It boils down to the little things as well, such as the no balloon policy in West Hills High School, located in Santee California. Here at Olympia, students will give their friends gifts and balloons on their birthday and other occasions, where West Hills students have no privilege to do so. There is also a dress code difference between these two schools. For example, pajamas are against West Hill’s dress code, while at Olympia some kids don’t wear anything but pajamas to school. The disciplinary actions for violating the West Hills dress code includes a fine for not returning borrowed school clothing. In the Olympia High School dress code, there is no mention of a fine for not returning borrowed clothing.

 

At Olympia, students do feel they have freedoms and are appreciative. “I would say from my experience and knowledge, students have lots of freedom to express themselves and the community is friendly and laid back.
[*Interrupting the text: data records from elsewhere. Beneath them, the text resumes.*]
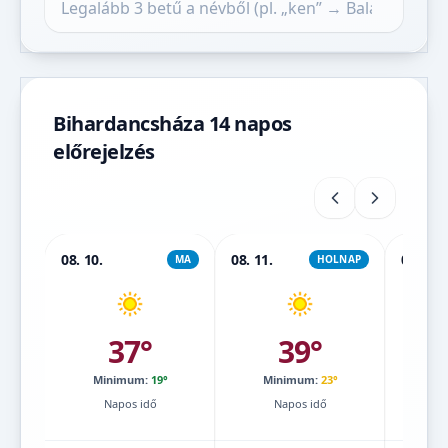
Bihardancsháza 14 napos
előrejelzés
08. 10.
08. 11.
08. 12.
MA
HOLNAP
37°
39°
Minimum:
19°
Minimum:
23°
Mi
Napos idő
Napos idő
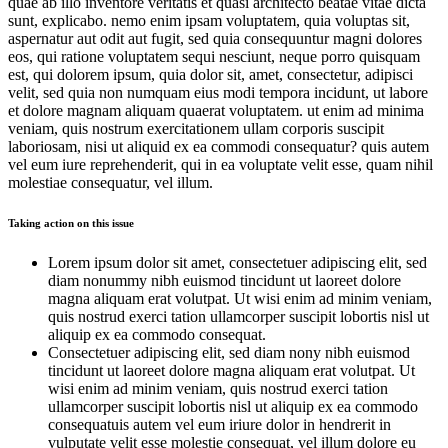
quae ab illo inventore veritatis et quasi architecto beatae vitae dicta
sunt, explicabo. nemo enim ipsam voluptatem, quia voluptas sit,
aspernatur aut odit aut fugit, sed quia consequuntur magni dolores
eos, qui ratione voluptatem sequi nesciunt, neque porro quisquam
est, qui dolorem ipsum, quia dolor sit, amet, consectetur, adipisci
velit, sed quia non numquam eius modi tempora incidunt, ut labore
et dolore magnam aliquam quaerat voluptatem. ut enim ad minima
veniam, quis nostrum exercitationem ullam corporis suscipit
laboriosam, nisi ut aliquid ex ea commodi consequatur? quis autem
vel eum iure reprehenderit, qui in ea voluptate velit esse, quam nihil
molestiae consequatur, vel illum.
Taking action on this issue
Lorem ipsum dolor sit amet, consectetuer adipiscing elit, sed
diam nonummy nibh euismod tincidunt ut laoreet dolore
magna aliquam erat volutpat. Ut wisi enim ad minim veniam,
quis nostrud exerci tation ullamcorper suscipit lobortis nisl ut
aliquip ex ea commodo consequat.
Consectetuer adipiscing elit, sed diam nony nibh euismod
tincidunt ut laoreet dolore magna aliquam erat volutpat. Ut
wisi enim ad minim veniam, quis nostrud exerci tation
ullamcorper suscipit lobortis nisl ut aliquip ex ea commodo
consequatuis autem vel eum iriure dolor in hendrerit in
vulputate velit esse molestie consequat, vel illum dolore eu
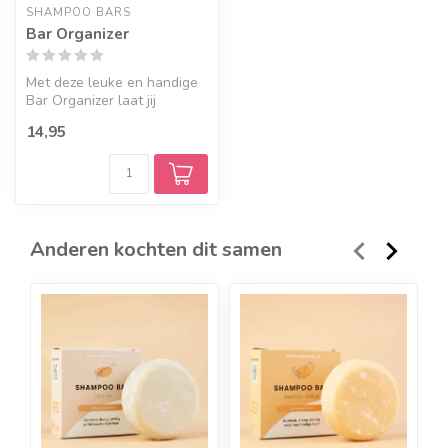
SHAMPOO BARS
Bar Organizer
Met deze leuke en handige
Bar Organizer laat jij
eenvoudig jouw Shampoo
14,95
Bars dro...
Anderen kochten dit samen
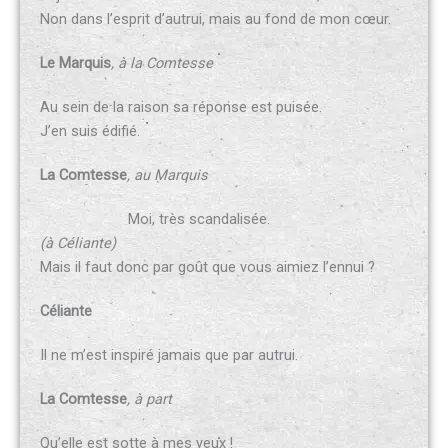
Non dans l’esprit d’autrui, mais au fond de mon cœur.
Le Marquis
, à la Comtesse
Au sein de la raison sa réponse est puisée.
J’en suis édifié.
La Comtesse
, au Marquis
Moi, très scandalisée.
(à Céliante)
Mais il faut donc par goût que vous aimiez l’ennui ?
Céliante
Il ne m’est inspiré jamais que par autrui.
La Comtesse
, à part
Qu’elle est sotte à mes yeux !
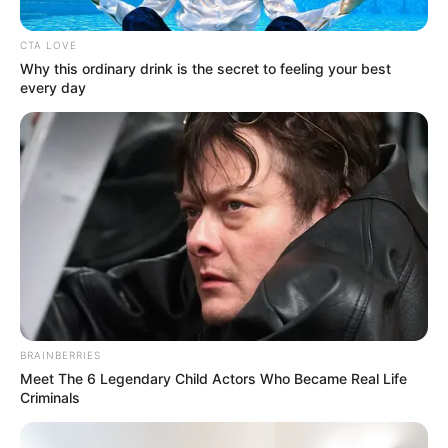
CTA LOVE
Why this ordinary drink is the secret to feeling your best
every day
Agencia Nacional de Infraestructura
Uno de los afluentes más importantes de Colombia fue
reconocido como sujeto de derechos.
BRAINBERRIES
Por:
Edna Catalina Porras Pico
Meet The 6 Legendary Child Actors Who Became Real Life
Mayo 10, 2025
Criminals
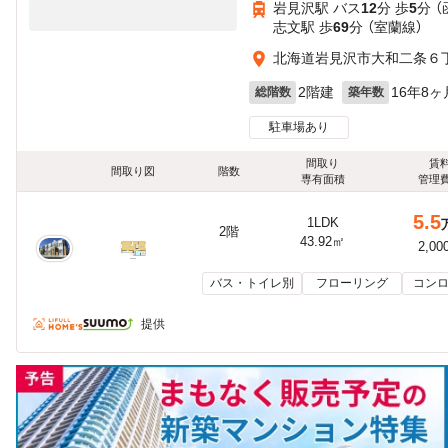
岩見沢駅 バス
12
分 歩
5
分 
志文駅 歩
69
分 （室蘭線）
北海道岩見沢市大和二条６
2階建
16年8ヶ
総階数
築年数
駐車場あり
間取り
賃
間取り図
階数
専有面積
管理
5.5
1LDK
2階
43.92㎡
2,00
バス・トイレ別
フローリング
コンロ
提供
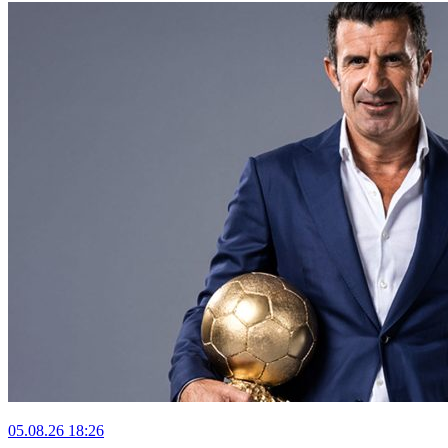
05.08.26
18:26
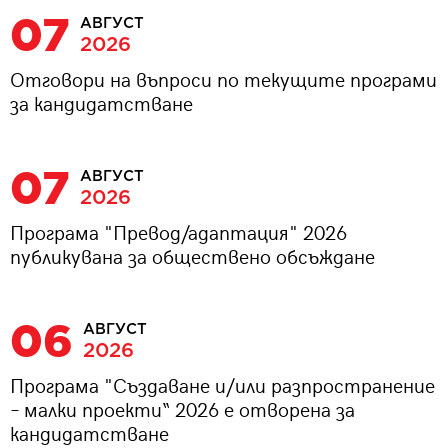
07
АВГУСТ
2026
Отговори на въпроси по текущите програми
за кандидатстване
07
АВГУСТ
2026
Програма "Превод/адаптация" 2026
публикувана за обществено обсъждане
06
АВГУСТ
2026
Програма "Създаване и/или разпространение
– малки проекти“ 2026 е отворена за
кандидатстване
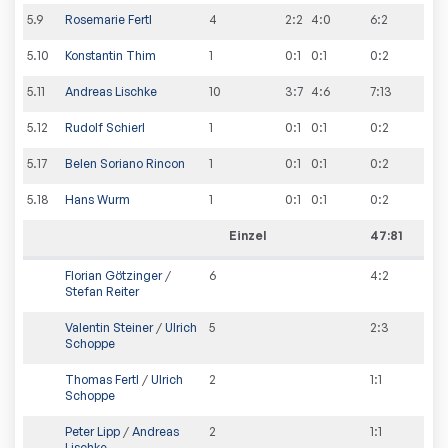
5
.
9
Rosemarie Fertl
4
2:2
4:0
6
:
2
5
.
10
Konstantin Thim
1
0:1
0:1
0
:
2
5
.
11
Andreas Lischke
10
3:7
4:6
7
:
13
5
.
12
Rudolf Schierl
1
0:1
0:1
0
:
2
5
.
17
Belen Soriano Rincon
1
0:1
0:1
0
:
2
5
.
18
Hans Wurm
1
0:1
0:1
0
:
2
Einzel
47:81
Florian Götzinger
/
6
4
:
2
Stefan Reiter
Valentin Steiner
/
Ulrich
5
2
:
3
Schoppe
Thomas Fertl
/
Ulrich
2
1
:
1
Schoppe
Peter Lipp
/
Andreas
2
1
:
1
Lischke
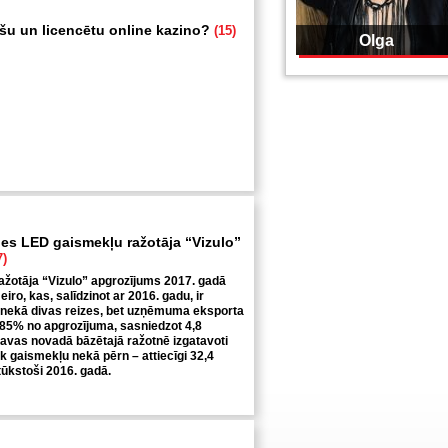
ošu un licencētu online kazino?
(15)
Olga
ies LED gaismekļu ražotāja “Vizulo”
7)
žotāja “Vizulo” apgrozījums 2017. gadā
 eiro, kas, salīdzinot ar 2016. gadu, ir
 nekā divas reizes, bet uzņēmuma eksporta
 85% no apgrozījuma, sasniedzot 4,8
ecavas novadā bāzētajā ražotnē izgatavoti
āk gaismekļu nekā pērn – attiecīgi 32,4
tūkstoši 2016. gadā.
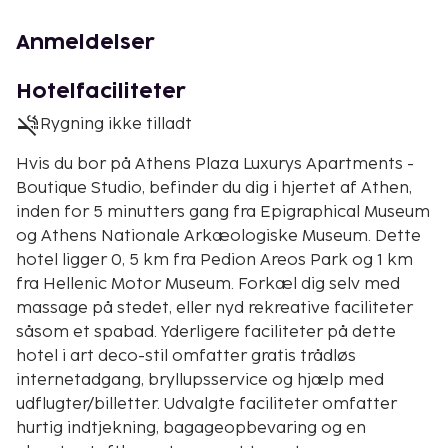
Anmeldelser
Hotelfaciliteter
Rygning ikke tilladt
Hvis du bor på Athens Plaza Luxurys Apartments -
Boutique Studio, befinder du dig i hjertet af Athen,
inden for 5 minutters gang fra Epigraphical Museum
og Athens Nationale Arkæologiske Museum. Dette
hotel ligger 0, 5 km fra Pedion Areos Park og 1 km
fra Hellenic Motor Museum. Forkæl dig selv med
massage på stedet, eller nyd rekreative faciliteter
såsom et spabad. Yderligere faciliteter på dette
hotel i art deco-stil omfatter gratis trådløs
internetadgang, bryllupsservice og hjælp med
udflugter/billetter. Udvalgte faciliteter omfatter
hurtig indtjekning, bagageopbevaring og en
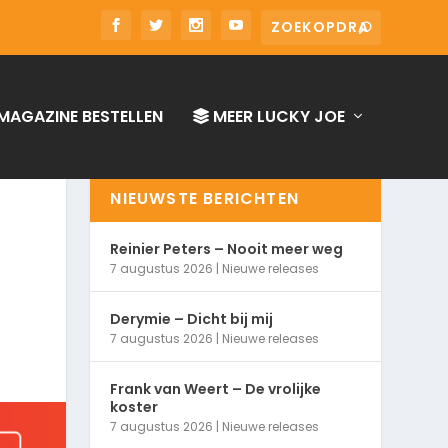
MAGAZINE BESTELLEN
MEER LUCKY JOE
NIEUWSTE BERICHTEN
Reinier Peters – Nooit meer weg
7 augustus 2026
|
Nieuwe releases
Derymie – Dicht bij mij
7 augustus 2026
|
Nieuwe releases
Frank van Weert – De vrolijke
koster
7 augustus 2026
|
Nieuwe releases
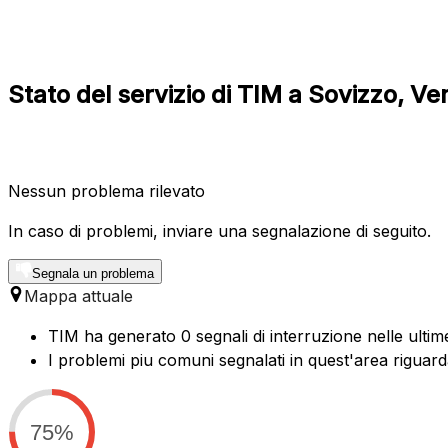
Stato del servizio di TIM a Sovizzo, Ve
Nessun problema rilevato
In caso di problemi, inviare una segnalazione di seguito.
Segnala un problema
Mappa attuale
TIM ha generato 0 segnali di interruzione nelle ultim
I problemi piu comuni segnalati in quest'area riguard
75%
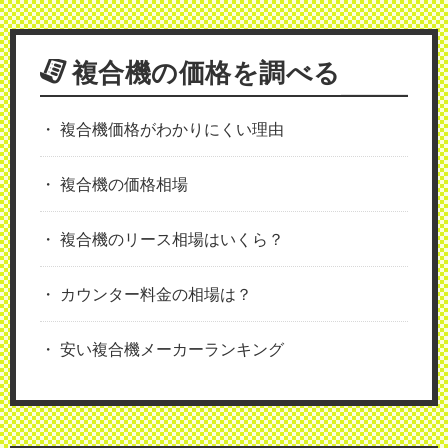
複合機の価格を調べる
複合機価格がわかりにくい理由
複合機の価格相場
複合機のリース相場はいくら？
カウンター料金の相場は？
安い複合機メーカーランキング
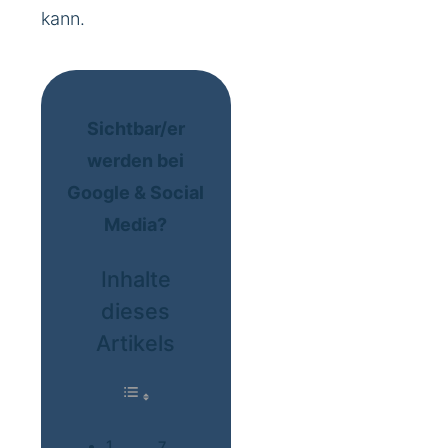
kann.
Sichtbar/er
werden bei
Google & Social
Media?
Inhalte
dieses
Artikels
7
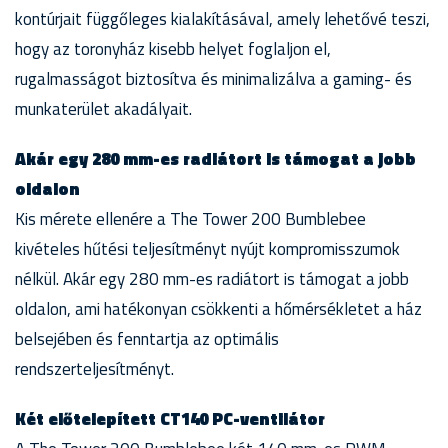
kontúrjait függőleges kialakításával, amely lehetővé teszi,
hogy az toronyház kisebb helyet foglaljon el,
rugalmasságot biztosítva és minimalizálva a gaming- és
munkaterület akadályait.
Akár egy 280 mm-es radiátort is támogat a jobb
oldalon
Kis mérete ellenére a The Tower 200 Bumblebee
kivételes hűtési teljesítményt nyújt kompromisszumok
nélkül. Akár egy 280 mm-es radiátort is támogat a jobb
oldalon, ami hatékonyan csökkenti a hőmérsékletet a ház
belsejében és fenntartja az optimális
rendszerteljesítményt.
Két előtelepített CT140 PC-ventilátor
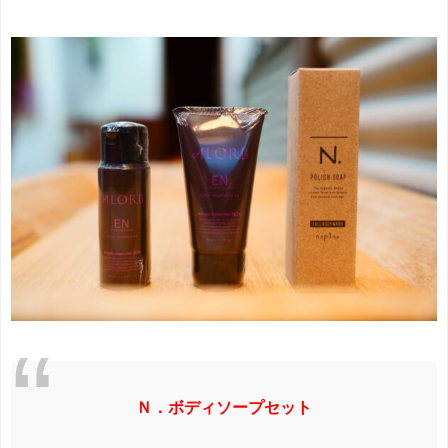
Ｎ．ボディソープセット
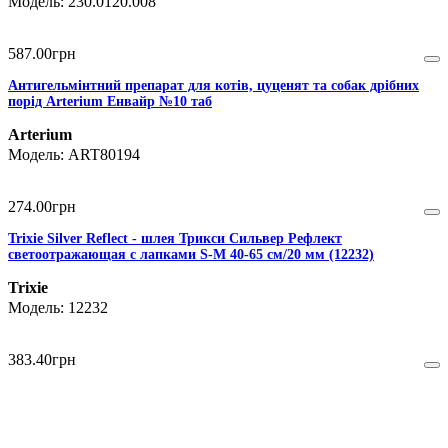
230.0120.008
587
.
00
грн
Антигельмінтний препарат для котів, цуценят та собак дрібних
порід Arterium Енвайр №10 таб
Arterium
ART80194
274
.
00
грн
Trixie Silver Reflect - шлея Трикси Сильвер Рефлект
светоотражающая с лапками S-M 40-65 см/20 мм (12232)
Trixie
12232
383
.
40
грн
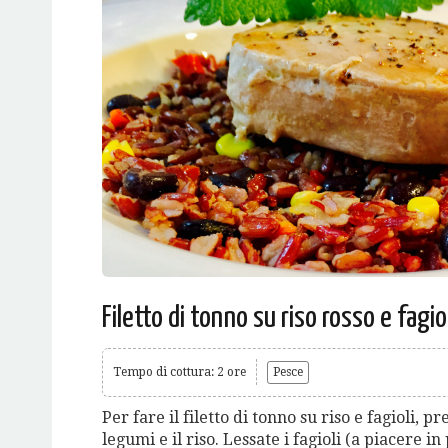
Filetto di tonno su riso rosso e fagiol
Tempo di cottura: 2 ore
Pesce
Per fare il filetto di tonno su riso e fagioli, 
legumi e il riso. Lessate i fagioli (a piacere i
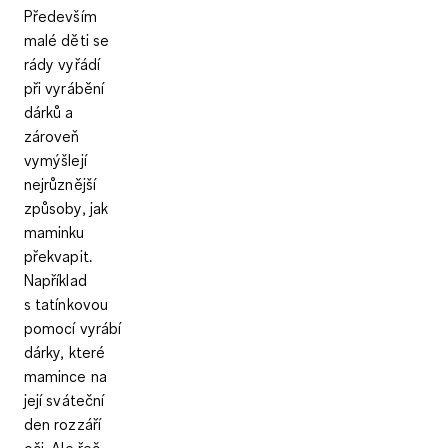
Především
malé děti se
rády vyřádí
při vyrábění
dárků a
zároveň
vymýšlejí
nejrůznější
způsoby, jak
maminku
překvapit.
Například
s tatínkovou
pomocí vyrábí
dárky, které
mamince na
její sváteční
den rozzáří
oči. Ale řeč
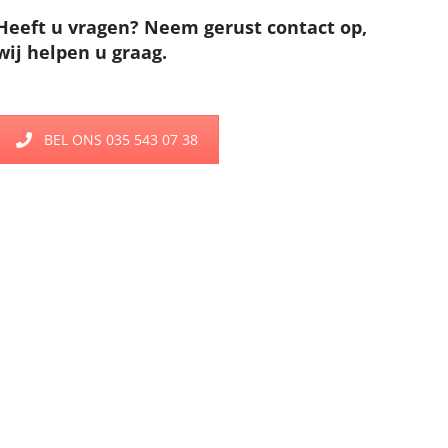
Heeft u vragen? Neem gerust contact op,
wij helpen u graag.
BEL ONS 035 543 07 38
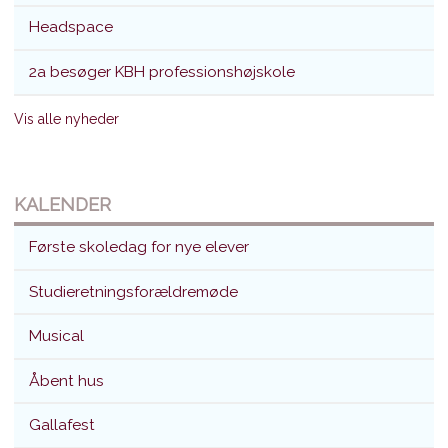
Headspace
2a besøger KBH professionshøjskole
Vis alle nyheder
KALENDER
Første skoledag for nye elever
Studieretningsforældremøde
Musical
Åbent hus
Gallafest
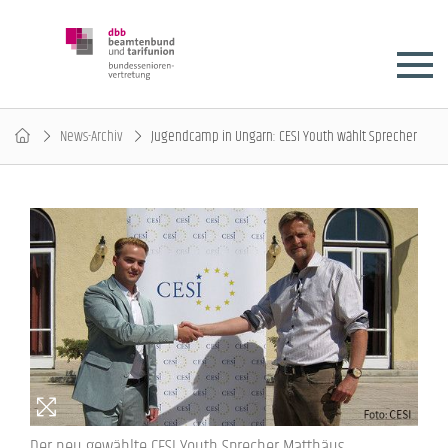
News-Archiv
Jugendcamp in Ungarn: CESI Youth wählt Sprecher
Der neu gewählte CESI Youth Sprecher Matthäus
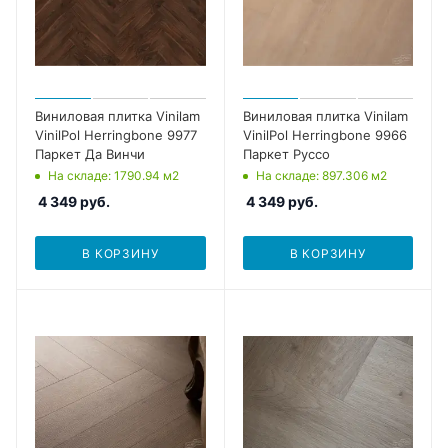
Виниловая плитка Vinilam
Виниловая плитка Vinilam
VinilPol Herringbone 9977
VinilPol Herringbone 9966
Паркет Да Винчи
Паркет Руссо
На складе
: 1790.94
м2
На складе
: 897.306
м2
4 349
руб.
4 349
руб.
В КОРЗИНУ
В КОРЗИНУ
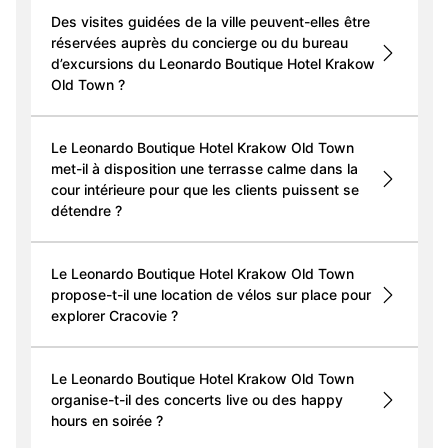
Des visites guidées de la ville peuvent-elles être
réservées auprès du concierge ou du bureau
d’excursions du Leonardo Boutique Hotel Krakow
Old Town ?
Le Leonardo Boutique Hotel Krakow Old Town
met-il à disposition une terrasse calme dans la
cour intérieure pour que les clients puissent se
détendre ?
Le Leonardo Boutique Hotel Krakow Old Town
propose-t-il une location de vélos sur place pour
explorer Cracovie ?
Le Leonardo Boutique Hotel Krakow Old Town
organise-t-il des concerts live ou des happy
hours en soirée ?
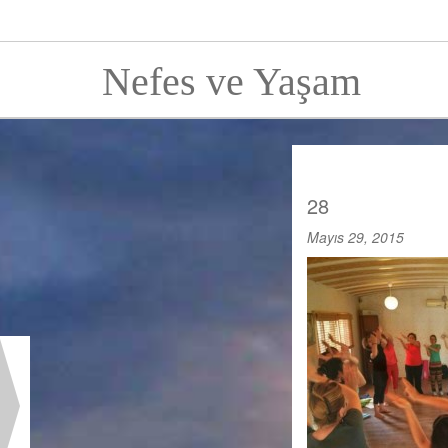
Nefes ve Yaşam
28
Mayıs 29, 2015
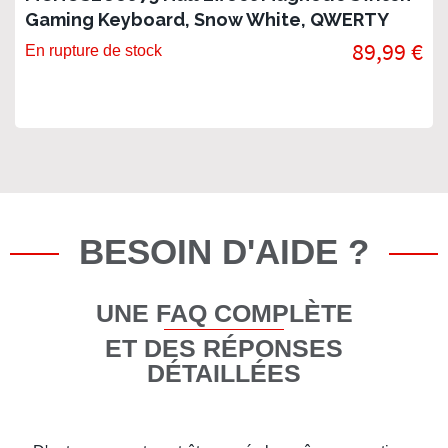
Gaming Keyboard, Snow White, QWERTY
89,99 €
En rupture de stock
BESOIN D'AIDE ?
UNE FAQ COMPLÈTE
ET DES RÉPONSES
DÉTAILLÉES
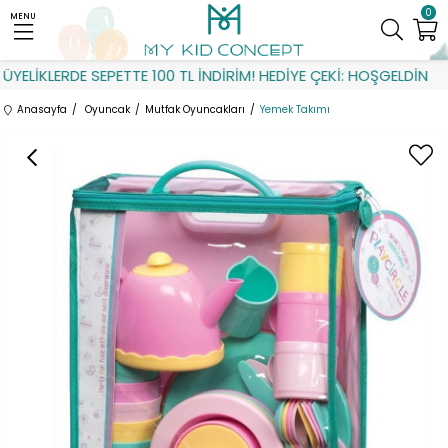
0
MENU
ELİKLERDE SEPETTE 100 TL İNDİRİM! HEDİYE ÇEKİ: HOŞGELDİN
Anasayfa
Oyuncak
Mutfak Oyuncakları
Yemek Takımı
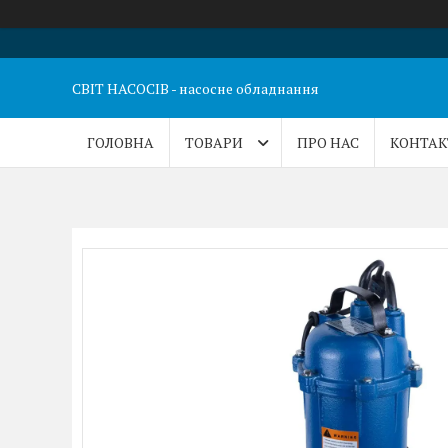
СВІТ НАСОСІВ - насосне обладнання
ГОЛОВНА
ТОВАРИ
ПРО НАС
КОНТАК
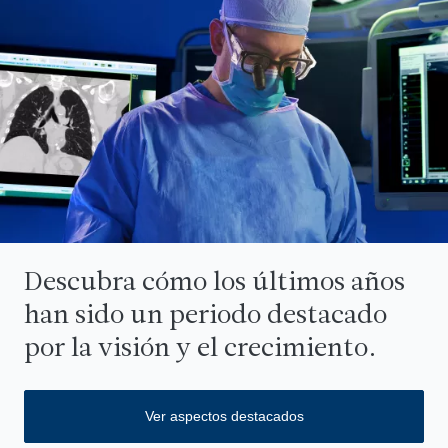
Descubra cómo los últimos años
han sido un periodo destacado
por la visión y el crecimiento.
Ver aspectos destacados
I feel safe here too,” says Sophomore Luke Davis. Davis isn’t the only one who feels OHS has a friendly environment, Sophomore Jamie McAlpin says, “I feel that it is definitely less strict than most schools. That the only thing that would be dress coded is just what people typically shouldn’t wear. I like that teachers can establish their own rules in their own classrooms too.” McAlpin mentioned that the typical school freedom doesn’t just apply to students, but teachers as well. It isn’t unusual for there to be different rules for different classrooms set by the teachers themselves. Sophomore Mikey Scafe recalls the difference between previous schools and OHS. “In the middle schools I went to, Brentwood Middle in Brentwood, Tennessee and Johnnie R. Carr in Montgomery, Alabama, No earrings bigger than a dime, no branded clothing, no purse bigger than a half sheet of paper, basically no opinion was allowed and you had to walk down the halls in lines and be silent. It wasn’t a religious school, but if you weren’t Christian, it seemed like you were looked down upon.”

 

There are some students who do appreciate the freedom, but think that students take advantage of it. One student, who remained anonymous, says, “I feel that too many people take advantage of the leniency. Kids don’t appreciate and they sometimes just leave school and claim religious reasons and other stuff.” The school’s evident leniency is something that can easily be taken advantage of. Compared to others in our country, our school provides considerably more student rights and opportunities for freedom of expression. Keep that in mind with the rare occasion of being dress coded.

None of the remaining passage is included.